Neither Gov. Cooper nor the SBOE object to the GOP legislative leaders’ motion to intervene, but the NCNAACP does, stating that because neither Berger nor Moore were named in the lawsuit originally, they lack standing to be involved.
According to NCNAACP Attorney Irv Joyner, “The legislative leaders attempted to take the case over because they did not want Attorney General Stein and Governor Cooper to be in a position to make any decisions about the outcome of this litigation. They told Judge Biggs that they did not trust either Stein or Cooper to protect the statutes which created this voter ID requirement. In addition, they sought to delay the proceeding in order that there will not be a resolution of the case before the 2020 elections.

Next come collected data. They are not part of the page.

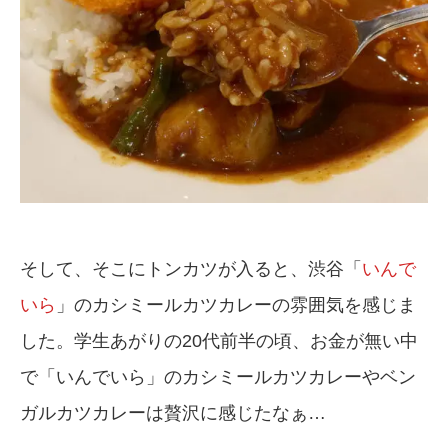
そして、そこにトンカツが入ると、渋谷「
いんで
いら
」のカシミールカツカレーの雰囲気を感じま
した。学生あがりの20代前半の頃、お金が無い中
で「いんでいら」のカシミールカツカレーやベン
ガルカツカレーは贅沢に感じたなぁ…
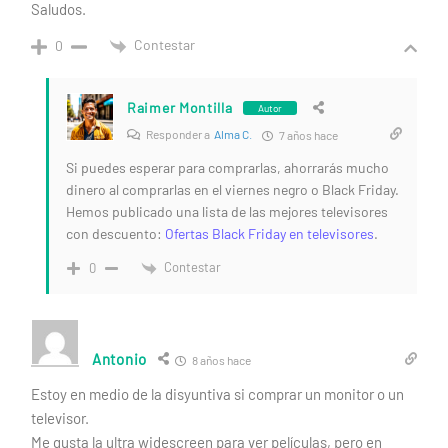
Saludos.
Contestar
0
Raimer Montilla
Autor
Responder a
Alma C.
7 años hace
Si puedes esperar para comprarlas, ahorrarás mucho
dinero al comprarlas en el viernes negro o Black Friday.
Hemos publicado una lista de las mejores televisores
con descuento:
Ofertas Black Friday en televisores
.
Contestar
0
Antonio
8 años hace
Estoy en medio de la disyuntiva si comprar un monitor o un
televisor.
Me gusta la ultra widescreen para ver películas, pero en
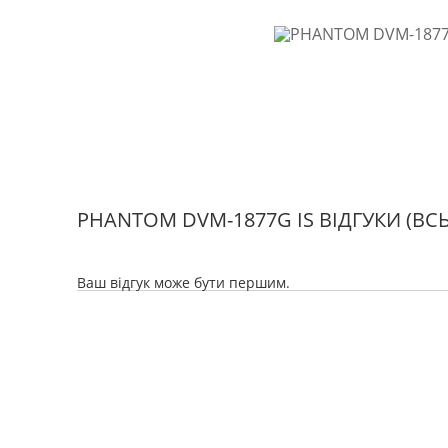
PHANTOM DVM-1877G IS ВІДГУКИ
(ВС
Ваш відгук може бути першим.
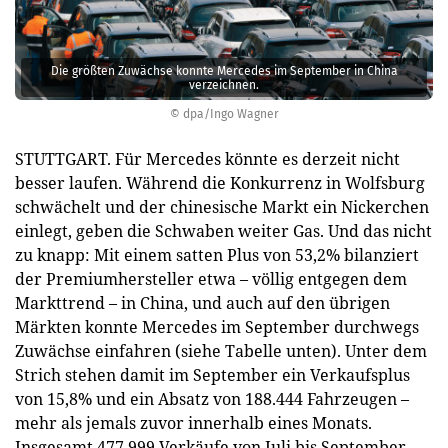
Die größten Zuwächse konnte Mercedes im September in China
verzeichnen.
© dpa/Ingo Wagner
STUTTGART. Für Mercedes könnte es derzeit nicht
besser laufen. Während die Konkurrenz in Wolfsburg
schwächelt und der chinesische Markt ein Nickerchen
einlegt, geben die Schwaben weiter Gas. Und das nicht
zu knapp: Mit einem satten Plus von 53,2% bilanziert
der Premiumhersteller etwa – völlig entgegen dem
Markttrend – in China, und auch auf den übrigen
Märkten konnte Mercedes im September durchwegs
Zuwächse einfahren (siehe Tabelle unten). Unter dem
Strich stehen damit im September ein Verkaufsplus
von 15,8% und ein Absatz von 188.444 Fahrzeugen –
mehr als jemals zuvor innerhalb eines Monats.
Insgesamt 477.999 Verkäufe von Juli bis September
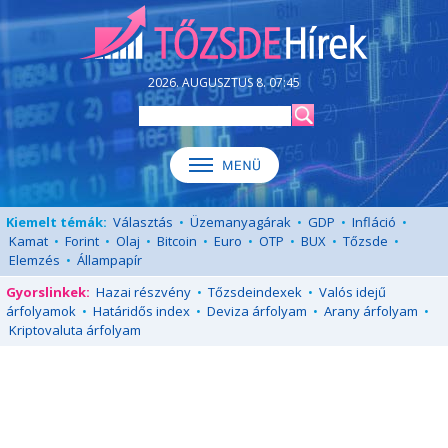
2026. AUGUSZTUS 8. 07:45
Kiemelt témák:
Választás
•
Üzemanyagárak
•
GDP
•
Infláció
•
Kamat
•
Forint
•
Olaj
•
Bitcoin
•
Euro
•
OTP
•
BUX
•
Tőzsde
•
Elemzés
•
Állampapír
Gyorslinkek:
Hazai részvény
•
Tőzsdeindexek
•
Valós idejű
árfolyamok
•
Határidős index
•
Deviza árfolyam
•
Arany árfolyam
•
Kriptovaluta árfolyam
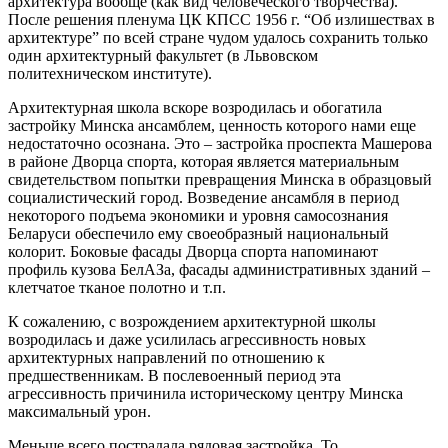
архитектура вообще (как вид человеческого творчества).
После решения пленума ЦК КПСС 1956 г. “Об излишествах в
архитектуре” по всей стране чудом удалось сохранить только
один архитектурный факультет (в Львовском
политехническом институте).
Архитектурная школа вскоре возродилась и обогатила
застройку Минска ансамблем, ценность которого нами еще
недостаточно осознана. Это – застройка проспекта Машерова
в районе Дворца спорта, которая является материальным
свидетельством попытки превращения Минска в образцовый
социалистический город. Возведение ансамбля в период
некоторого подъема экономики и уровня самосознания
Беларуси обеспечило ему своеобразный национальный
колорит. Боковые фасады Дворца спорта напоминают
профиль кузова БелАЗа, фасады административных зданий –
клетчатое тканое полотно и т.п.
К сожалению, с возрождением архитектурной школы
возродилась и даже усилилась агрессивность новых
архитектурных направлений по отношению к
предшественникам. В послевоенный период эта
агрессивность причинила историческому центру Минска
максимальный урон.
Меньше всего пострадала рядовая застройка. То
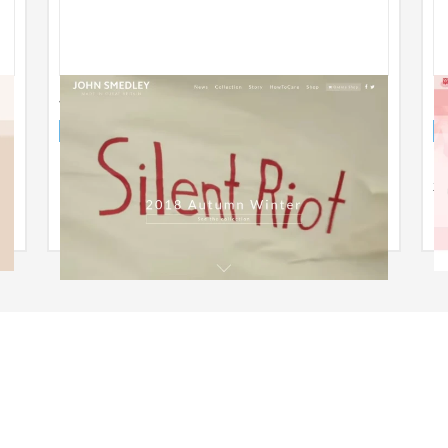
JOHN SMEDLEY ブランドサイト
ブランドサイト
ファッション・アパレル
ス
リ
頼
要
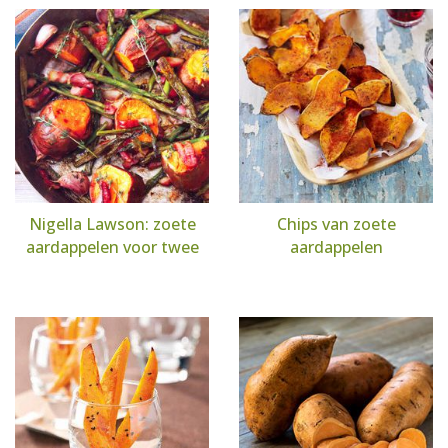
Nigella Lawson: zoete
Chips van zoete
aardappelen voor twee
aardappelen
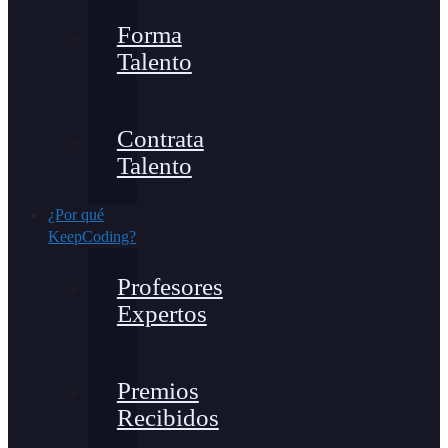
Forma
Talento
Contrata
Talento
¿Por qué
KeepCoding?
Profesores
Expertos
Premios
Recibidos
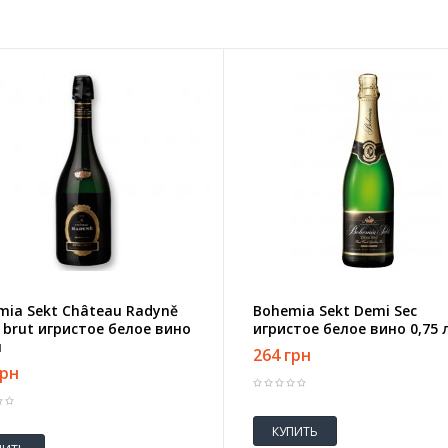
mia Sekt Château Radyně
Bohemia Sekt Demi Sec
 brut игристое белое вино
игристое белое вино 0,75 
л
264 грн
грн
КУПИТЬ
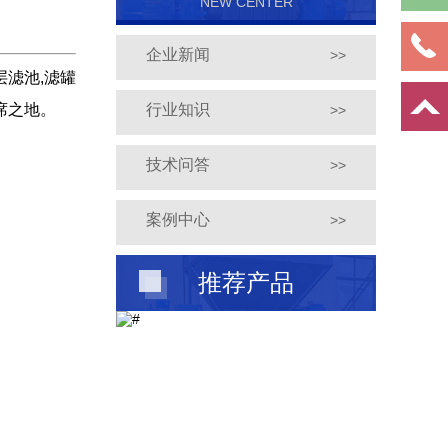
NEW CENTER
企业新闻
>>
层滤池,滤罐
席之地。
行业知识
>>
技术问答
>>
案例中心
>>
推荐产品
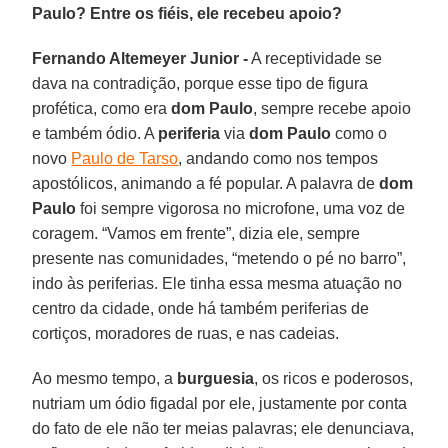
Paulo? Entre os fiéis, ele recebeu apoio?
Fernando Altemeyer Junior -
A receptividade se
dava na contradição, porque esse tipo de figura
profética, como era
dom Paulo
, sempre recebe apoio
e também ódio. A
periferia
via
dom Paulo
como o
novo
Paulo de Tarso
, andando como nos tempos
apostólicos, animando a fé popular. A palavra de
dom
Paulo
foi sempre vigorosa no microfone, uma voz de
coragem. “Vamos em frente”, dizia ele, sempre
presente nas comunidades, “metendo o pé no barro”,
indo às periferias. Ele tinha essa mesma atuação no
centro da cidade, onde há também periferias de
cortiços, moradores de ruas, e nas cadeias.
Ao mesmo tempo, a
burguesia
, os ricos e poderosos,
nutriam um ódio figadal por ele, justamente por conta
do fato de ele não ter meias palavras; ele denunciava,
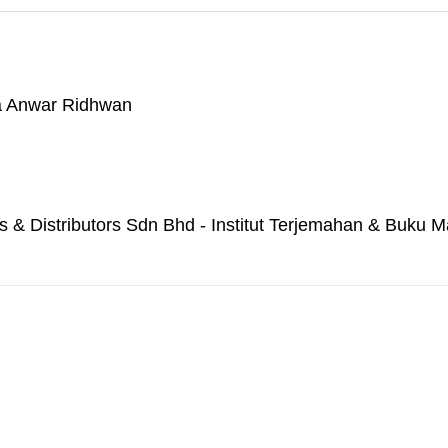
a Anwar Ridhwan
ns & Distributors Sdn Bhd - Institut Terjemahan & Buku 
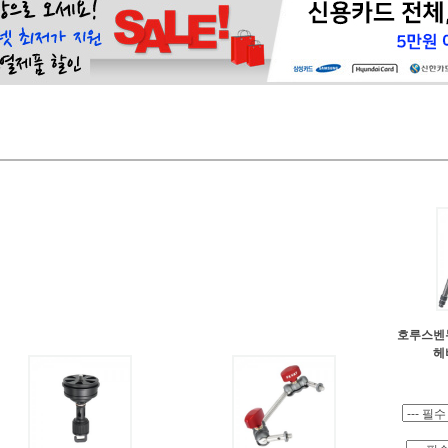
페이코 ID로 페이
PAYCO 바로구매
호루스벤누
헤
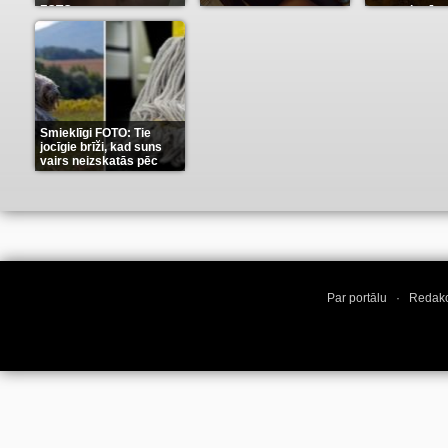
FOTO
neaprakstā
(13)
(9)
Smieklīgi FOTO: Tie
jocīgie brīži, kad suns
vairs neizskatās pēc
suņa
(11)
Par portālu
·
Redakc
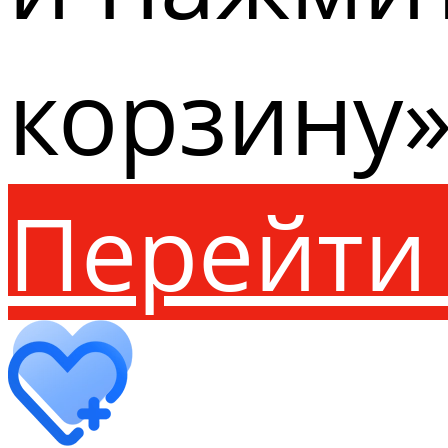
корзину»
Перейти 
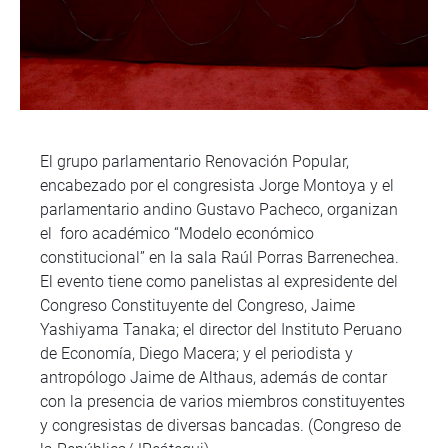
El grupo parlamentario Renovación Popular,
encabezado por el congresista Jorge Montoya y el
parlamentario andino Gustavo Pacheco, organizan
el foro académico “Modelo económico
constitucional” en la sala Raúl Porras Barrenechea.
El evento tiene como panelistas al expresidente del
Congreso Constituyente del Congreso, Jaime
Yashiyama Tanaka; el director del Instituto Peruano
de Economía, Diego Macera; y el periodista y
antropólogo Jaime de Althaus, además de contar
con la presencia de varios miembros constituyentes
y congresistas de diversas bancadas. (Congreso de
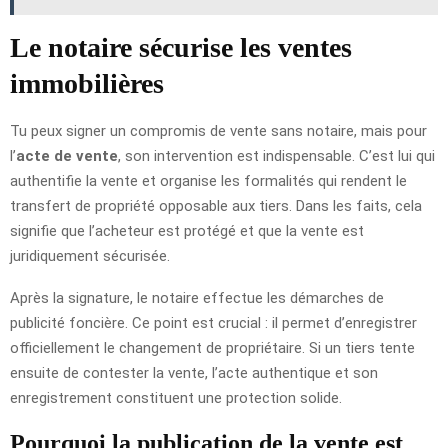
Le notaire sécurise les ventes
immobilières
Tu peux signer un compromis de vente sans notaire, mais pour
l’
acte de vente
, son intervention est indispensable. C’est lui qui
authentifie la vente et organise les formalités qui rendent le
transfert de propriété opposable aux tiers. Dans les faits, cela
signifie que l’acheteur est protégé et que la vente est
juridiquement sécurisée.
Après la signature, le notaire effectue les démarches de
publicité foncière. Ce point est crucial : il permet d’enregistrer
officiellement le changement de propriétaire. Si un tiers tente
ensuite de contester la vente, l’acte authentique et son
enregistrement constituent une protection solide.
Pourquoi la publication de la vente est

            Joyner continued, “Judge Biggs ruled that the NC statutes gives the authority to handle litigation against the State to the Attorney General and the Governor and there was no proof that the two of them have refused to competently handle this litigation. The legislative leaders argued that Cooper had initially vetoed the constitutional amendment proposal and that act was evidence that he was hostile to this requirement, but Judge Biggs, relying upon federal law, ruled that this conclusion was not supported by the evidence.
            “The NC NAACP is pleased with this ruling…,” Atty Joyner concluded, “… but recognized that the legislators may seek to appeal Judge Biggs' decision.”